First Love Sang CEO

First Love Sang CEO
First Kiss Yolla


__ADS_3

Sean mendekap erat Yolla dan tanpa sadar menciumi pucuk kepala Yolla berkali-kali, ia benar-benar sangat takut sesuatu yang buruk akan terjadi pada Yolla. Yolla pun yang tubuhnya masih gemetaran merasakan kenyamanan dalam pelukan Sean. Ia tak memberontak seperti sebelumnya. Hanya merasakan apa rasa nyaman itu sembari menitihkan air matanya.


Gita berlari menghampiri Yolla, "La," lirih Gita terisak.


Yolla pun melepaskan pelukannya dari Sean kemudian memeluk Gita yang sedang terisak.


"Maafin gue, La. Lo jadi kayak gini karena gue," lirih Gita lagi, tangisnya semakin menjadi.


"Enggak, Git. Lo nggak salah apa-apa. Emang Priscillanya aja yang udah nggak waras," kilah Yolla.
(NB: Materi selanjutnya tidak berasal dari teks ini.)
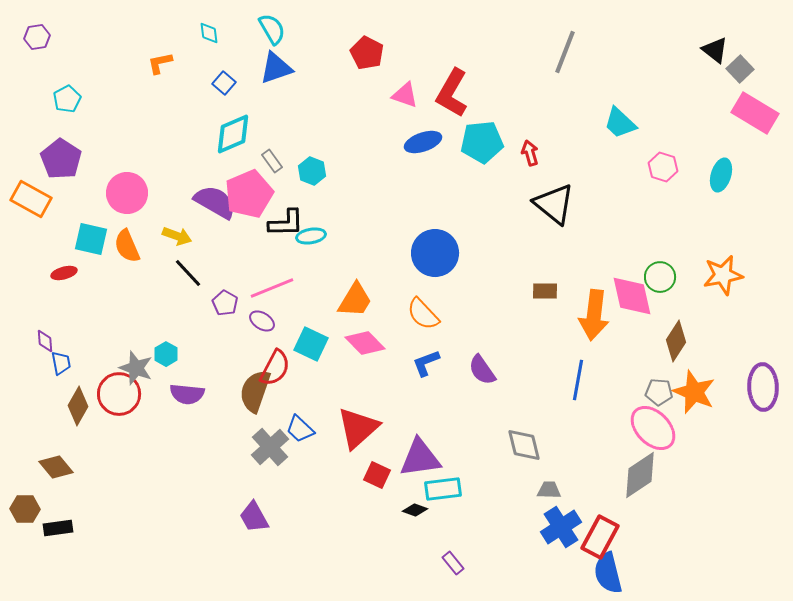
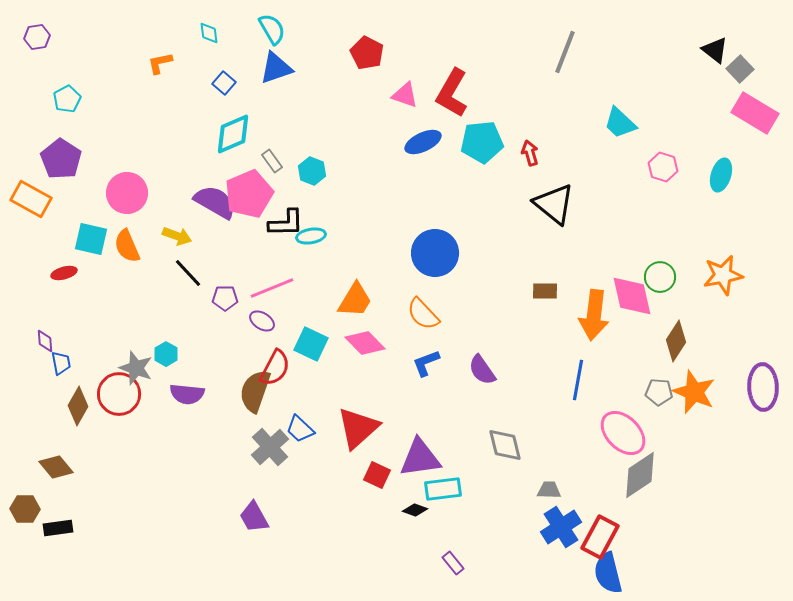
blue ellipse at (423, 142): rotated 6 degrees counterclockwise
purple pentagon at (225, 303): moved 5 px up; rotated 30 degrees counterclockwise
pink ellipse at (653, 428): moved 30 px left, 5 px down
gray diamond at (524, 445): moved 19 px left
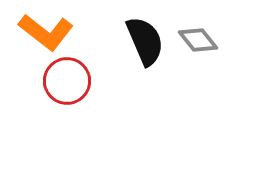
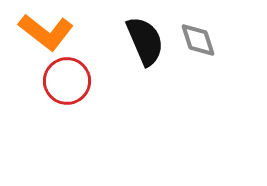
gray diamond: rotated 21 degrees clockwise
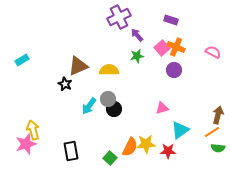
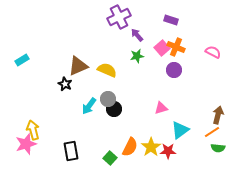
yellow semicircle: moved 2 px left; rotated 24 degrees clockwise
pink triangle: moved 1 px left
yellow star: moved 5 px right, 3 px down; rotated 30 degrees counterclockwise
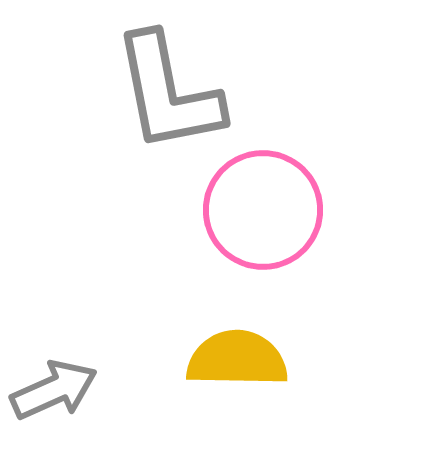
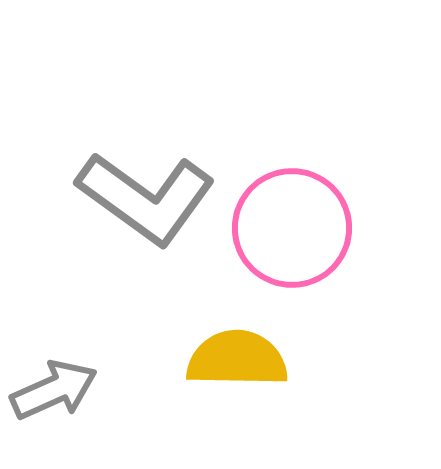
gray L-shape: moved 22 px left, 105 px down; rotated 43 degrees counterclockwise
pink circle: moved 29 px right, 18 px down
Ia tak mau Gita terus merasa bersalah kepadanya.


"Ini pasti sakit banget ya, La?" tanya Gita menyentuh luka sayat di leher jenjang Yolla.


"Enggak kok, perih-perih dikit doang," jawab Yolla berbohong, padahal sejujurnya lukanya itu saat ini terasa perih sekali karena telah bercampur dengan keringat yang keluar dari pori-pori nya karena teriknya matahari pada siang ini.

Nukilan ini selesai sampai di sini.